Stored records
■ ■ ■ ■

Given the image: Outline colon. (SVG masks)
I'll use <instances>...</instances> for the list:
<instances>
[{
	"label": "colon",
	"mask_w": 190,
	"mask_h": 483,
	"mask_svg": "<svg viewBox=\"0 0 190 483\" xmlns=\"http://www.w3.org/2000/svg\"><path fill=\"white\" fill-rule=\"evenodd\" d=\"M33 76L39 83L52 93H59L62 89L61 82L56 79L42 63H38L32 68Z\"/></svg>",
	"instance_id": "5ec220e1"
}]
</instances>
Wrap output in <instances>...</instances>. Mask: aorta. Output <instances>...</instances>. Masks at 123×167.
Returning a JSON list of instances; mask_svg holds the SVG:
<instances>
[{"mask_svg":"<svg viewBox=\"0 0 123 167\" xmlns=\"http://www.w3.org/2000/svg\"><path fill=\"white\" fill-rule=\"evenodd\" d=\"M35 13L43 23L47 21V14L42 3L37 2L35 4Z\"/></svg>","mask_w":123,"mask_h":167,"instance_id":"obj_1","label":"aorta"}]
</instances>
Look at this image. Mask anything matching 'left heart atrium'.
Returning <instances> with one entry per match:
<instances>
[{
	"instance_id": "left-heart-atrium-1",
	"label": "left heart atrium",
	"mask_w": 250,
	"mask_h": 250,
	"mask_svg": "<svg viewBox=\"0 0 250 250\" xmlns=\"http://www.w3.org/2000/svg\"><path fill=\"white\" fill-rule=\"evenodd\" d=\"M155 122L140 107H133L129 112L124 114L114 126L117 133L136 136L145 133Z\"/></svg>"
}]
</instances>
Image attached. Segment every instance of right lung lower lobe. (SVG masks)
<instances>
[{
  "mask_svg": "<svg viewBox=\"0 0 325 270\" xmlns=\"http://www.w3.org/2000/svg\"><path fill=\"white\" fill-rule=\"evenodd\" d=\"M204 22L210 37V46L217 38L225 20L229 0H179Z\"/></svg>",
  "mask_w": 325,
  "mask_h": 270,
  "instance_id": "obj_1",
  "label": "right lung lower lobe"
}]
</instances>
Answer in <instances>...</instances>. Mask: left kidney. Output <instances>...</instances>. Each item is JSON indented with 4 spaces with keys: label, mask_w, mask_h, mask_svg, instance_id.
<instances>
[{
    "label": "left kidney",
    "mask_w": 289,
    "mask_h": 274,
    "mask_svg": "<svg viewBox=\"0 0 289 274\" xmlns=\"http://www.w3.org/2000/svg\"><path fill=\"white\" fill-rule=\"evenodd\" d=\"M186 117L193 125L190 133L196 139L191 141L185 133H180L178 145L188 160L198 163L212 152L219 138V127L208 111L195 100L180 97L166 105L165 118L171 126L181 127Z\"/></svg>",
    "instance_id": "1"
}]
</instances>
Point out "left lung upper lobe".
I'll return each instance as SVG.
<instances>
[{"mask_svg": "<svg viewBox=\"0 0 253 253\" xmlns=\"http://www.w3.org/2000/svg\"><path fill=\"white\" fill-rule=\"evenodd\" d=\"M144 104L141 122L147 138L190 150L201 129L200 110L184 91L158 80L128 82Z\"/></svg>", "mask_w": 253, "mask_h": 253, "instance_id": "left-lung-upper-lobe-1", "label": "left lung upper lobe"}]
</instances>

■ ■ ■ ■

Task requirements ▸
Word for word, write out each of the records shown above.

Exercise solution ▸
Given the image: Outline colon. (SVG masks)
I'll use <instances>...</instances> for the list:
<instances>
[{
	"label": "colon",
	"mask_w": 190,
	"mask_h": 483,
	"mask_svg": "<svg viewBox=\"0 0 190 483\" xmlns=\"http://www.w3.org/2000/svg\"><path fill=\"white\" fill-rule=\"evenodd\" d=\"M33 76L39 83L52 93H59L62 89L61 82L56 79L42 63H38L32 68Z\"/></svg>",
	"instance_id": "5ec220e1"
}]
</instances>
Wrap output in <instances>...</instances>. Mask: aorta. Output <instances>...</instances>. Masks at 123×167.
Returning a JSON list of instances; mask_svg holds the SVG:
<instances>
[{"mask_svg":"<svg viewBox=\"0 0 123 167\" xmlns=\"http://www.w3.org/2000/svg\"><path fill=\"white\" fill-rule=\"evenodd\" d=\"M35 13L43 23L47 21V14L42 3L37 2L35 4Z\"/></svg>","mask_w":123,"mask_h":167,"instance_id":"obj_1","label":"aorta"}]
</instances>
Look at this image. Mask anything matching 'left heart atrium'.
Returning <instances> with one entry per match:
<instances>
[{
	"instance_id": "left-heart-atrium-1",
	"label": "left heart atrium",
	"mask_w": 250,
	"mask_h": 250,
	"mask_svg": "<svg viewBox=\"0 0 250 250\" xmlns=\"http://www.w3.org/2000/svg\"><path fill=\"white\" fill-rule=\"evenodd\" d=\"M155 122L140 107H133L129 112L124 114L114 126L117 133L136 136L145 133Z\"/></svg>"
}]
</instances>
Image attached. Segment every instance of right lung lower lobe. (SVG masks)
<instances>
[{
  "mask_svg": "<svg viewBox=\"0 0 325 270\" xmlns=\"http://www.w3.org/2000/svg\"><path fill=\"white\" fill-rule=\"evenodd\" d=\"M204 22L210 37V46L217 38L225 20L229 0H179Z\"/></svg>",
  "mask_w": 325,
  "mask_h": 270,
  "instance_id": "obj_1",
  "label": "right lung lower lobe"
}]
</instances>
Answer in <instances>...</instances>. Mask: left kidney. Output <instances>...</instances>. Each item is JSON indented with 4 spaces with keys: label, mask_w, mask_h, mask_svg, instance_id.
<instances>
[{
    "label": "left kidney",
    "mask_w": 289,
    "mask_h": 274,
    "mask_svg": "<svg viewBox=\"0 0 289 274\" xmlns=\"http://www.w3.org/2000/svg\"><path fill=\"white\" fill-rule=\"evenodd\" d=\"M186 117L193 125L190 133L196 139L191 141L185 133H180L178 145L188 160L198 163L212 152L219 138V127L208 111L195 100L180 97L166 105L165 118L171 126L181 127Z\"/></svg>",
    "instance_id": "1"
}]
</instances>
Point out "left lung upper lobe".
I'll return each instance as SVG.
<instances>
[{"mask_svg": "<svg viewBox=\"0 0 253 253\" xmlns=\"http://www.w3.org/2000/svg\"><path fill=\"white\" fill-rule=\"evenodd\" d=\"M144 104L141 122L147 138L190 150L201 129L200 110L184 91L158 80L128 82Z\"/></svg>", "mask_w": 253, "mask_h": 253, "instance_id": "left-lung-upper-lobe-1", "label": "left lung upper lobe"}]
</instances>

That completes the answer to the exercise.